Gartner Predictions: IT Faces Nexus of Big Data, Cloud, Social, and Mobile

By | Jan 10, 2012

New Gartner predictions for 2012 paints a picture of a changing landscape for IT organizations in business due to a convergence of "four IT forces" that will bring changes to the way IT manages its infrastructure. The analysis from Gartner Predicts 2012 describes the push stemming from the rapid evolution and convergence of cloud computing, social media, mobility, and big data as a force for creating a climate of IT change in 2012. But how IT pros attempt to control their new landscape is what is in question. Gartner states, "They need to ask themselves how they will handle the nexus--whether in individual pieces, or as a unified phenomenon all of itself."

One can look at the individual pieces of the new landscape through the lens of small business. In 2012, it is cloud computing that will ramp up, causing many companies to look to a cloud provider for their enterprise needs, according to a recent article on Fox Business. For IT, this will mean managing both on-site and off-site systems and services, as well as actively assessing the cost benefit and impact of cloud computing to the enterprise. This may be the year in which small and midsize businesses become more exposed when it comes to mobile security--particularly as more employees bring consumer devices such as tablets and smart phones to work, and companies begin to embrace consumer technology as business productivity tools. But looking at these individual pieces of the four forces shows overlap and dependence upon one another, and IT must be willing to adapt existing business processes to account for these dependencies.
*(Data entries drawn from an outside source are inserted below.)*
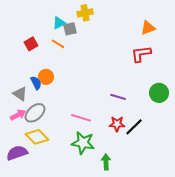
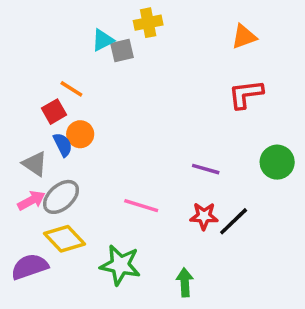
orange triangle: (148, 28) -> (244, 37), moved
red square: (31, 44) -> (54, 112), moved
orange line: (58, 44) -> (71, 89), moved
green star: (83, 143) -> (120, 265), moved

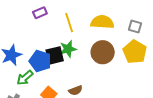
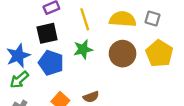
gray square: (135, 27) -> (152, 19), moved
black square: (55, 55) -> (47, 33), moved
green arrow: (25, 78) -> (19, 80), moved

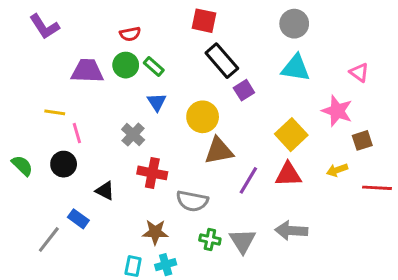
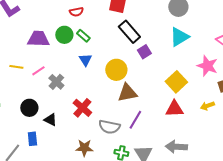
red semicircle: (130, 34) -> (76, 12), moved
cyan triangle: (296, 68) -> (179, 37), turned -40
pink line: (77, 133) -> (38, 71), moved, turned 72
gray cross: (133, 135) -> (56, 82), moved
black circle: (64, 164) -> (29, 108), moved
red cross: (152, 173) -> (82, 108), turned 30
purple line: (248, 180) -> (135, 120), moved
blue rectangle: (78, 219) -> (32, 139), turned 48

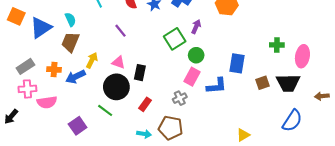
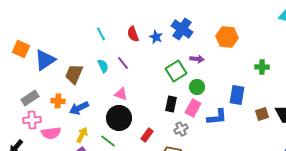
cyan semicircle: (70, 19) -> (103, 66), moved
purple arrow: (196, 27) -> (197, 59), turned 72
green cross: (277, 45) -> (262, 67), moved
yellow arrow: (92, 60) -> (82, 135), moved
black rectangle: (140, 73) -> (171, 104), moved

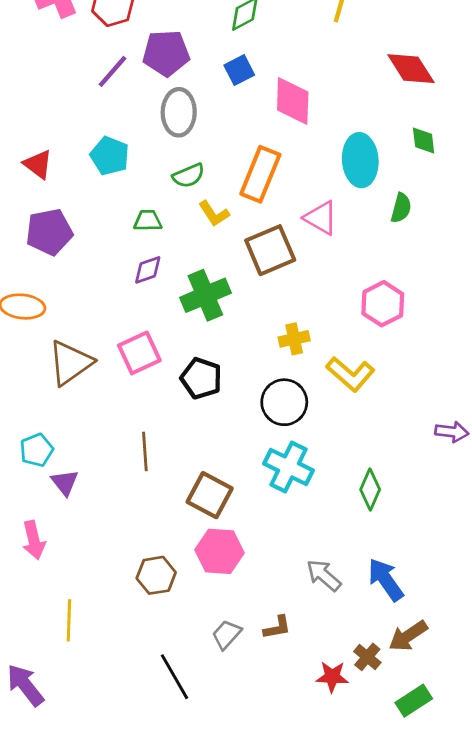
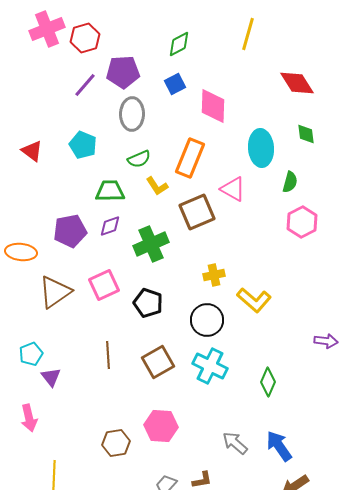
green trapezoid: (148, 221) -> (110, 191), size x1.4
purple pentagon: (49, 232) -> (70, 231), moved
pink hexagon: (383, 304) -> (302, 222), moved
brown square: (210, 495) -> (158, 362), moved, turned 32

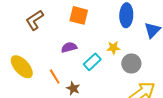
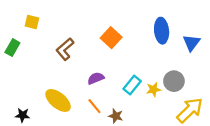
orange square: (79, 15) -> (111, 38), turned 36
purple semicircle: (69, 47) -> (96, 78), moved
yellow star: (113, 48) -> (154, 90), moved

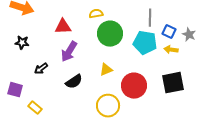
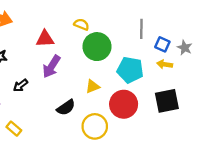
yellow semicircle: (96, 14) -> (81, 24), turned 32
cyan pentagon: (145, 43) -> (130, 70), moved
black semicircle: (74, 82) -> (66, 108), moved

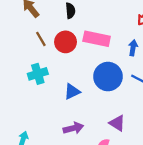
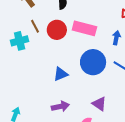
cyan cross: (38, 74) -> (20, 41), moved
For IT, looking at each piece as an independent entity brings perspective to what each part brings to the table, but it is understanding the whole that brings clarity to the real challenges ahead. Business processes and procedures will need to be updated to account for the convergence of the "four IT forces" such that they remain effective for the enterprise. As an example, big data gained a lot of attention in 2011, with major vendors such as IBM and Oracle offering solutions for handling vast datasets. For many verticals, these solutions are practical and cost-effective for IT to carry out and manage. Adding the cloud piece to the big data issue might mean using a vendor's cloud-based service as part of the solution. But this adds cost complexity and managerial complexity that necessitates changes to the business, data and management processes. Add in the mobile piece, where tablets and smartphones enter the picture as devices to access the data and run analytics, and new security processes and procedures come into play along with the potential need for mobile management software. Finally, the social component impacts both the data-gathering end as a possible source for new data and the customer-facing end for customer relationship management. Social media analytics tools might be needed to aid IT, and the decision whether they will be cloud-based or housed on-site needs to be addressed. Even social media then has potential impacts to the whole.

One of the most intriguing of the Gartner predictions, echoed in an article in Tech Journal South states that until 2015, more than 50 percent of enterprises are at risk of failure due to ineffective IT management. It is to the benefit of IT, then, to look at not just the individual "four IT forces" but at the big picture created by those forces' convergence in order to maintain complete control of the changing enterprise.